## TASK TO COMPLETE
Return all of the following entries as written, but without the images.

## RECORDS SHOWN
════════
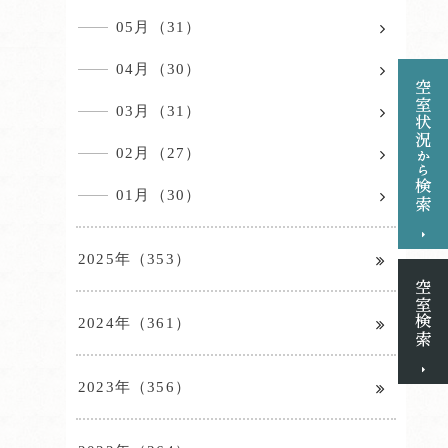
05月（31）
04月（30）
03月（31）
02月（27）
01月（30）
2025年（353）
2024年（361）
2023年（356）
════════
## RESPONSE FOR THIS EXERCISE
05月（31）
04月（30）
03月（31）
02月（27）
01月（30）
2025年（353）
2024年（361）
2023年（356）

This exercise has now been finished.